Machine learning-based definition of cellular senescence reveals pro-senescence potential implication in lung adenocarcinoma
Journal:
bioRxiv
Published Date:
Jan 1, 2025
Abstract
Despite growing evidence implicating cellular senescence in tumor progression, methodological challenges in objectively quantifying senescent cell burden across cancer types continue to limit mechanistic studies and clinical translation. To address this, we developed the Predictive Cellular Senescence Model (PreCSenM), a machine learning-based tool that assigns a CS score by integrating senescence-associated features across 888 samples. Benchmarking analyses confirmed that PreCSenM markedly outperforms existing methodologies in reliably predicting senescent states within both normal and cancerous transcriptomic datasets. In lung adenocarcinoma (LUAD), PreCSenM identified the CS score as a robust predictor of clinical outcomes. Multi-omics analyses further revealed that lower CS levels correlate with decreased genomic stability and enhanced immune responses, aligning with clinical observations.
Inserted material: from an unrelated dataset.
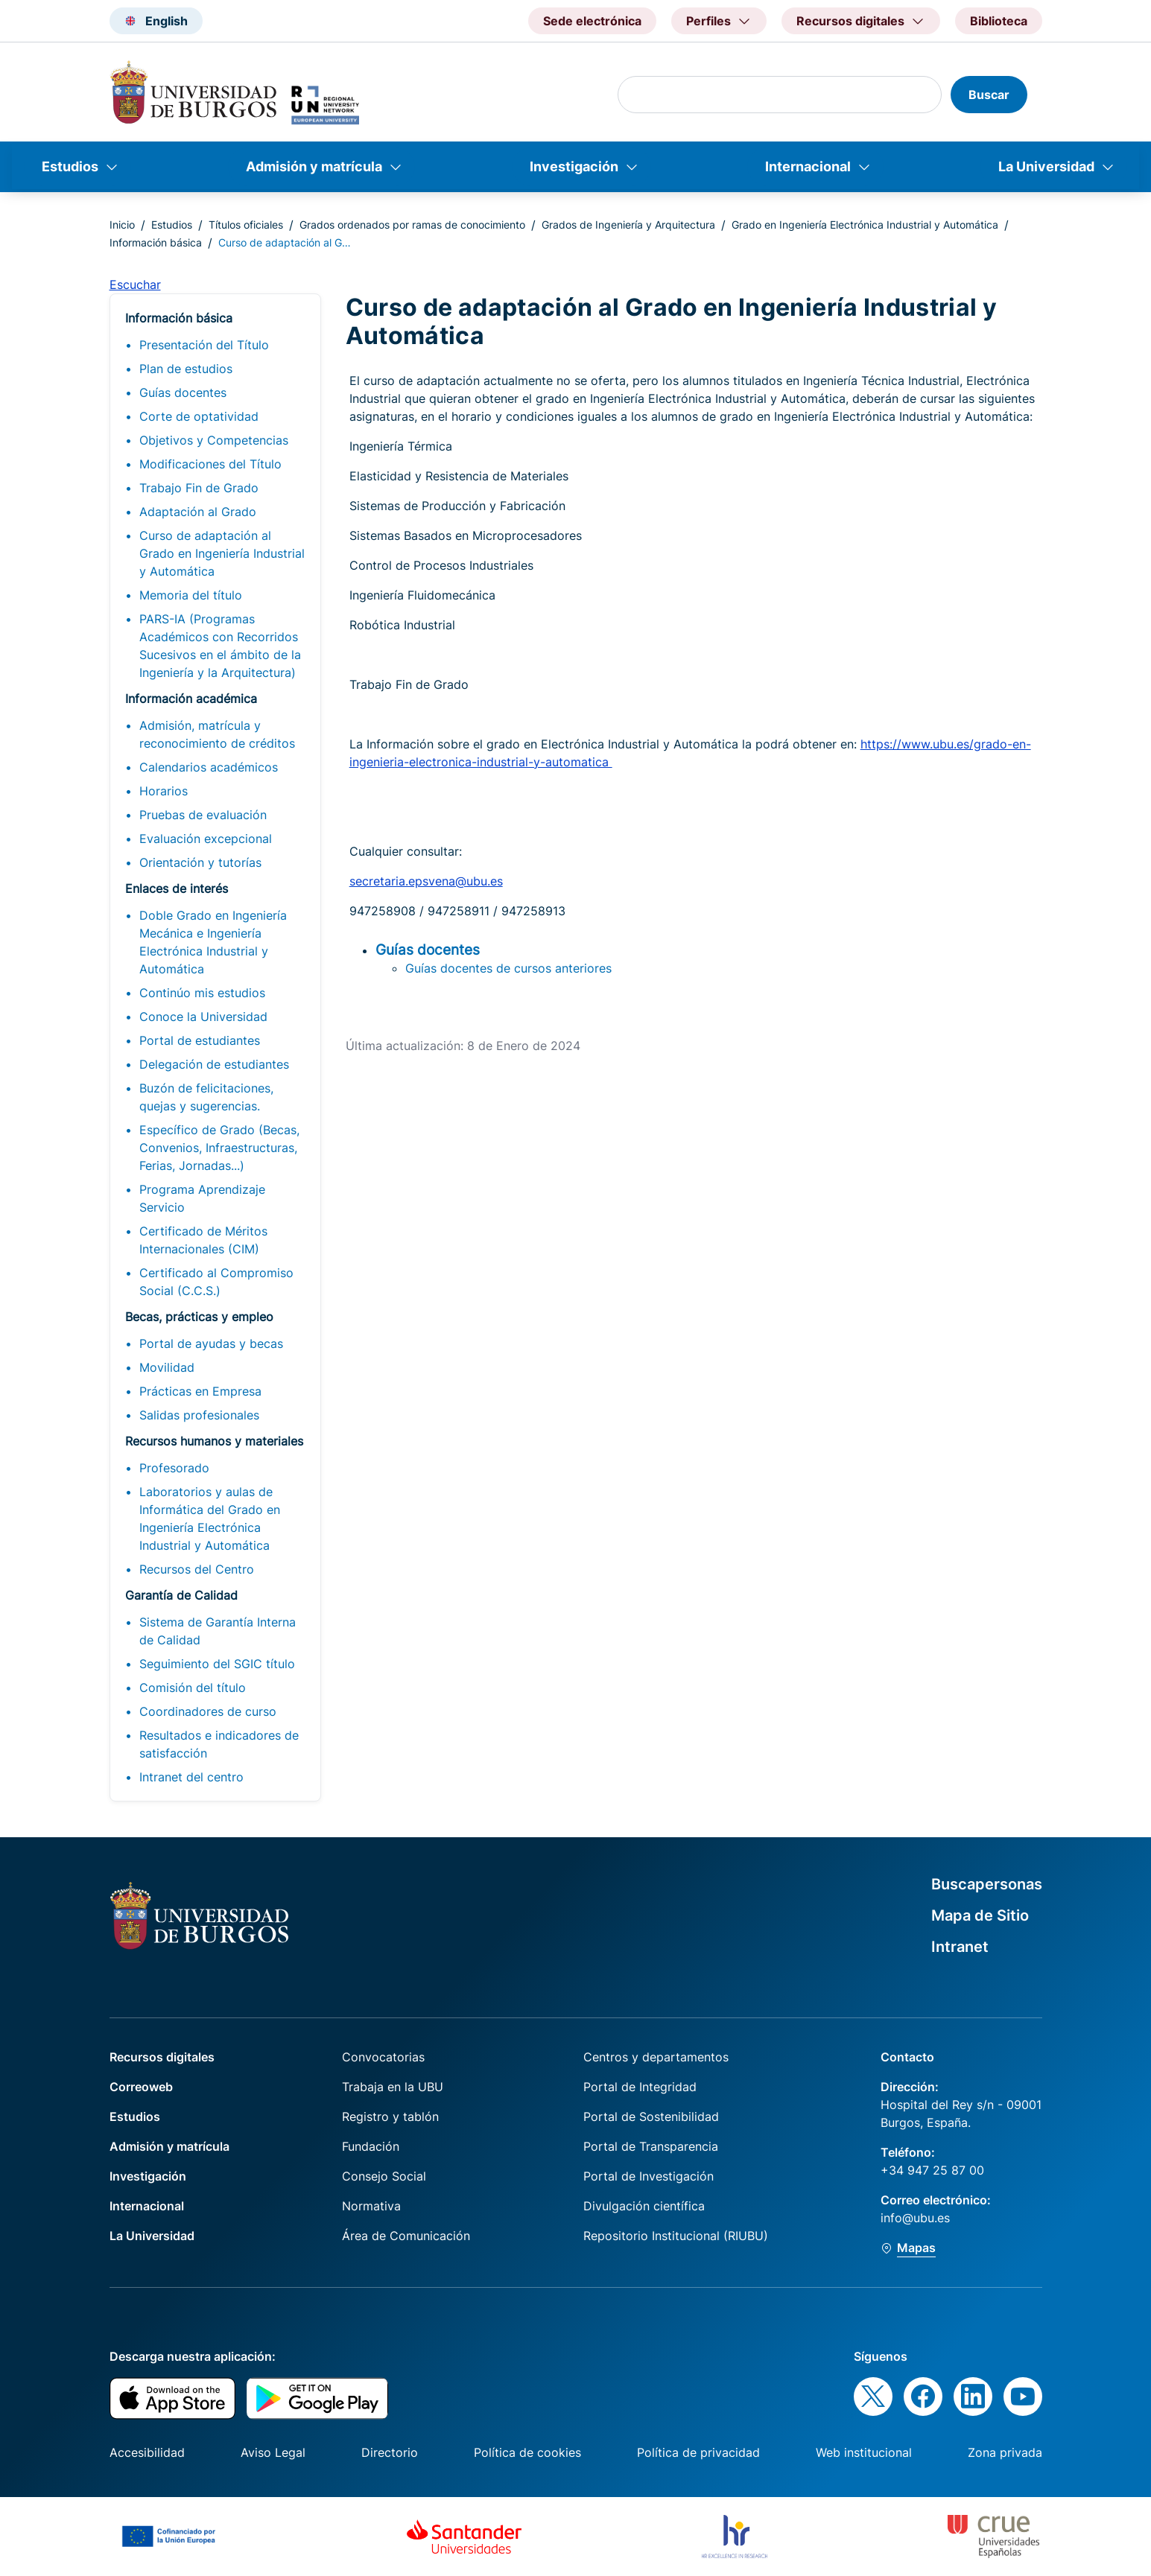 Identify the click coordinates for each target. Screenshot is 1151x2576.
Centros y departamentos (656, 2056)
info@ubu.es (915, 2217)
Notably, drug discovery using PreCSenM identified histone deacetylase inhibitors (HDACis) as potent inducers of CS in LUAD. Transcriptional and epigenetic profiling of HDACi-treated cells pinpointed FOSB as a core transcription factor driving CS, and FOSB knockdown blocked HDACi-induced senescence. Overall, our study establishes PreCSenM as a multidimensional senescence quantification tool, bridging computational prediction with clinical relevance and mechanistic validation to enable senescence-directed therapies in precision oncology.